Before the transplant, patients’ mean age was 35.2; they had been living with the disease for a mean of 8.6 years. Their median scores on the EDSS were 6, reflecting disability severe enough to require assistance to walk and work.
All patients underwent aHSCT at the Vilnius Multiple Sclerosis Center, in Lithuania. Disease progression, quality of life, fatigue, and mood symptoms were evaluated before aHSCT and at three time points afterward: three months, one year, and two years later.
Results showed that the number of relapses per year dropped from 2.7 before transplant to 0.17 in the first year, and 0.11 in the second year, reflecting a decline in relapses after the procedure.
Most patients (77.8%) also showed a reduction in disability severity, as reflected by a drop in EDSS scores, at three months after transplant. After that point, the scores generally remained stable. Sustained disability reduction was observed in 66.7% of patients at one year, and 61.1% at two years.
The remaining patients — about 22%, or just less than one-quarter — did not experience a change in disability after transplant.
Improvements in quality of life
The 36-item Short Form Health Survey Questionnaire (SF-36) was administered to evaluate quality of life. aHSCT resulted in improvements in all SF-36 domains at three months, and these gains were sustained for two years.

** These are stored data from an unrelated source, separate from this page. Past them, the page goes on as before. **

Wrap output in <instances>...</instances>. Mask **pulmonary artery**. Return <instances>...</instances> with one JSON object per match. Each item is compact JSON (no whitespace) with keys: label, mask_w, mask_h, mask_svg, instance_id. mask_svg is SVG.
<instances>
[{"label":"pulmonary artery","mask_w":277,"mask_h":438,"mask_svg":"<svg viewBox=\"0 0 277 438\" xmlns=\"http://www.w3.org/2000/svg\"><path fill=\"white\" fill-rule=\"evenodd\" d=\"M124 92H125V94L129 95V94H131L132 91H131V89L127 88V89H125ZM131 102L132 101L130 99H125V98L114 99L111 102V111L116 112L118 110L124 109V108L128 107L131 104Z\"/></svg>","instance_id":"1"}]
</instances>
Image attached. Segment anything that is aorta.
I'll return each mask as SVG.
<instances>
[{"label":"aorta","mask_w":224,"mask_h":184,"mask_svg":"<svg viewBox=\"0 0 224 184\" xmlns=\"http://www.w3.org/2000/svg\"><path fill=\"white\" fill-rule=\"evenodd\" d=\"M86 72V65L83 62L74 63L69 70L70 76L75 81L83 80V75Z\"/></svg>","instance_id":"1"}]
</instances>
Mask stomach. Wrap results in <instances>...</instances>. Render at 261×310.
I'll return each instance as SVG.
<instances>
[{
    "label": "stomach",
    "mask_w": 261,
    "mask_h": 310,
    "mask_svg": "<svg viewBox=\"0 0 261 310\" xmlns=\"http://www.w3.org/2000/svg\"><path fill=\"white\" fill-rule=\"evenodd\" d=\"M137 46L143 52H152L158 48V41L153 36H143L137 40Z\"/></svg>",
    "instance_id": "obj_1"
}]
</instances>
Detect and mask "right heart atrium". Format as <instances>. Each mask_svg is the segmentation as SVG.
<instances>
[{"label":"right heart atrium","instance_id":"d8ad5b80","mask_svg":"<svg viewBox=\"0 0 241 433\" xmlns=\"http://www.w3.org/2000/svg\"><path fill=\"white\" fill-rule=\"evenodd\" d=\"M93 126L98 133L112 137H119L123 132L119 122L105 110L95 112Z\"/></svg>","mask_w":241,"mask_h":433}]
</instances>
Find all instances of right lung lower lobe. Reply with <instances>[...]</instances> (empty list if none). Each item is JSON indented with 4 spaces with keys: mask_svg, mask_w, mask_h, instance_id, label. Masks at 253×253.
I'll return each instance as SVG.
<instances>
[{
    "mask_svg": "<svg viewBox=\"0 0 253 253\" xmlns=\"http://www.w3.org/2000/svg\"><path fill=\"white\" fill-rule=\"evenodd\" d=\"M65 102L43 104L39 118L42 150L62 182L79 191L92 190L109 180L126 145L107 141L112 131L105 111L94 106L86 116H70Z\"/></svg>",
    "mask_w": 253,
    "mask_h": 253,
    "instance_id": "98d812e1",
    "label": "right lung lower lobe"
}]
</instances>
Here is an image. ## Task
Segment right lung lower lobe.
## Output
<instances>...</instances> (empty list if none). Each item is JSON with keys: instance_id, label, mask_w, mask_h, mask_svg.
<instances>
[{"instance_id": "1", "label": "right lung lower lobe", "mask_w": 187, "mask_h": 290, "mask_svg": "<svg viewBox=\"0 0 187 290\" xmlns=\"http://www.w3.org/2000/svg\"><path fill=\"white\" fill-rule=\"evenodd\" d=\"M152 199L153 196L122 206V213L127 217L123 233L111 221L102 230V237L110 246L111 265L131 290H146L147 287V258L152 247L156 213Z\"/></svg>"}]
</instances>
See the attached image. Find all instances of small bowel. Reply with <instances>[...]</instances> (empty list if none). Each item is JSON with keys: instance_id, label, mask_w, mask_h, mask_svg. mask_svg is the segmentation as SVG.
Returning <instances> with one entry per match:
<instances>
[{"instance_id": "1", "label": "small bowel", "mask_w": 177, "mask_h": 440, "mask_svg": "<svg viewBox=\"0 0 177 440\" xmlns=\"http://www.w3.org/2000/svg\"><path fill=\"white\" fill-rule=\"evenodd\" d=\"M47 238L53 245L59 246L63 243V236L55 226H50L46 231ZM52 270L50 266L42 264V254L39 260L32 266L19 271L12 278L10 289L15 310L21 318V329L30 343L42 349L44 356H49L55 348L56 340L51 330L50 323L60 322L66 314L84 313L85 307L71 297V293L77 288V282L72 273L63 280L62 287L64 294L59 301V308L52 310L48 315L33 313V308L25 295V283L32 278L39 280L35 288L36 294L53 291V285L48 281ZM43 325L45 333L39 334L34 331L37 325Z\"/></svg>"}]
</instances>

Notably, such differences reached statistical significance for the physical functioning, vitality, and pain domains.
“The lack of significance in other domains, like general health, role limitation because of physical and emotional problems, and social functioning, may be related to a relatively small sample size,” the researchers wrote.

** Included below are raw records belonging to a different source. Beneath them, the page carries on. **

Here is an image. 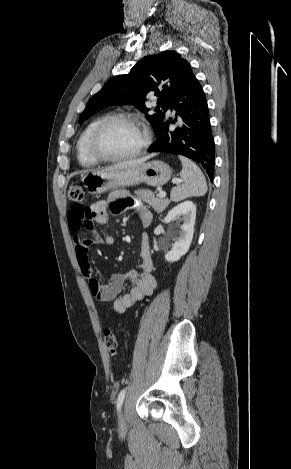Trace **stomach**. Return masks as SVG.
<instances>
[{
  "mask_svg": "<svg viewBox=\"0 0 291 469\" xmlns=\"http://www.w3.org/2000/svg\"><path fill=\"white\" fill-rule=\"evenodd\" d=\"M172 175L168 164L153 160L137 166L112 171H92L82 176V182L92 195H99L113 188L146 183L158 187L166 184Z\"/></svg>",
  "mask_w": 291,
  "mask_h": 469,
  "instance_id": "obj_1",
  "label": "stomach"
}]
</instances>
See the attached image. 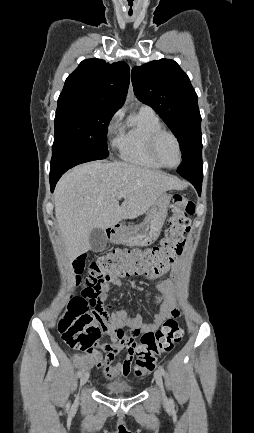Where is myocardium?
Masks as SVG:
<instances>
[{
  "instance_id": "obj_1",
  "label": "myocardium",
  "mask_w": 254,
  "mask_h": 433,
  "mask_svg": "<svg viewBox=\"0 0 254 433\" xmlns=\"http://www.w3.org/2000/svg\"><path fill=\"white\" fill-rule=\"evenodd\" d=\"M169 135L176 143L177 146V150H178V162L174 165V166H167L165 165L158 157L157 155V143L159 138L162 135ZM148 149H149V153L151 155V157L153 158V160L162 168H166V169H175L177 167H179V165L182 162V149H181V145H180V141L178 139V137L170 130L164 129V128H159L155 131L152 132V134L150 135L149 138V142H148Z\"/></svg>"
}]
</instances>
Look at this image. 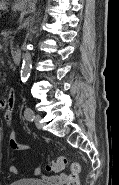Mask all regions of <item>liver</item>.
Instances as JSON below:
<instances>
[{
  "mask_svg": "<svg viewBox=\"0 0 119 185\" xmlns=\"http://www.w3.org/2000/svg\"><path fill=\"white\" fill-rule=\"evenodd\" d=\"M1 9H4V6L0 4V10H1Z\"/></svg>",
  "mask_w": 119,
  "mask_h": 185,
  "instance_id": "obj_1",
  "label": "liver"
}]
</instances>
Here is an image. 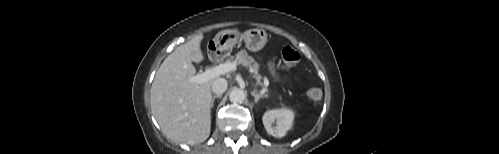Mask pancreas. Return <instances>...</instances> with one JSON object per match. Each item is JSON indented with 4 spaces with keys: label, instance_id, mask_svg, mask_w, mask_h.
Wrapping results in <instances>:
<instances>
[{
    "label": "pancreas",
    "instance_id": "cf45deb5",
    "mask_svg": "<svg viewBox=\"0 0 499 154\" xmlns=\"http://www.w3.org/2000/svg\"><path fill=\"white\" fill-rule=\"evenodd\" d=\"M236 61L244 66H249L252 69L254 78L256 79L257 83L262 85V76L259 73V65L255 62L253 57L248 55L246 50L243 49L238 52V54L236 55ZM264 79L266 78L264 77Z\"/></svg>",
    "mask_w": 499,
    "mask_h": 154
}]
</instances>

Also, a trend of reduced fatigue was observed at three months, with significant drops being detected at one year and sustained until two years.
Prior to the transplant, half of the patients had moderate depression and seven (38.9%) had severe depression, whereas 72.2% had moderate anxiety and one patient (5.6%) had severe anxiety. Anxiety and depression scores were generally unchanged after treatment.

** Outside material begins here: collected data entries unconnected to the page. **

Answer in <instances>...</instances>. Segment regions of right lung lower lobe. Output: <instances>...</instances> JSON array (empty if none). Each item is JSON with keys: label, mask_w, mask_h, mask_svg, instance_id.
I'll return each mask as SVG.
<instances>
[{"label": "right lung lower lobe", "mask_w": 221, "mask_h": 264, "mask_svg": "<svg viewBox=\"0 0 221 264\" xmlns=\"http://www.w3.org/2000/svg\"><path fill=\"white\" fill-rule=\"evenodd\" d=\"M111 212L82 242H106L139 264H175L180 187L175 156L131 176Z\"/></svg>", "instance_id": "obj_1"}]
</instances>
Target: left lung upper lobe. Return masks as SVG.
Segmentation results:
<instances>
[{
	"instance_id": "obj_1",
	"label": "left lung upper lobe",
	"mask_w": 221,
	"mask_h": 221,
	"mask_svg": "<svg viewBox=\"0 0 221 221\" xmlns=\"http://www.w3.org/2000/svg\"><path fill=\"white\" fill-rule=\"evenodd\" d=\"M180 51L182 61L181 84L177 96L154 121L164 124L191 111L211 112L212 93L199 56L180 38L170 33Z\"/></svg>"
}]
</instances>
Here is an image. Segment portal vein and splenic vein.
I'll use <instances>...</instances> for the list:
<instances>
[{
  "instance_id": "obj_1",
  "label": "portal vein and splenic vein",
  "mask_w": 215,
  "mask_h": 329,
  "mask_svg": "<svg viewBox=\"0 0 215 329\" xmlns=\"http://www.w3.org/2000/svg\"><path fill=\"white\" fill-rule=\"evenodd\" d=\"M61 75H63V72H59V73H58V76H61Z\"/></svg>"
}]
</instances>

In the subset of patients who did not experience a lessening of disability after aHSCT, physical function, vitality, fatigue, and anxiety also were unchanged. However, pain and depression were significantly eased in these patients a year after the transplant.
Further analyses showed that lower EDSS scores, reflecting less disability, were significantly associated with quality of life improvements in physical and social functioning, as well as reductions in physical role limitations, at two years.
These results suggest that “in patients with highly active relapsing MS, disability regression is the main value that has a positive impact on [health-related quality of life] outcomes, especially physical and social outcomes,” the researchers wrote.
Overall, “aHSCT improved quality of life and reduced symptoms of fatigue in patients with highly active relapsing MS,” they added, noting that the low number of participants hinders the generalization of the findings to the larger MS population.
“Further research is needed to replicate these findings,” the team concluded.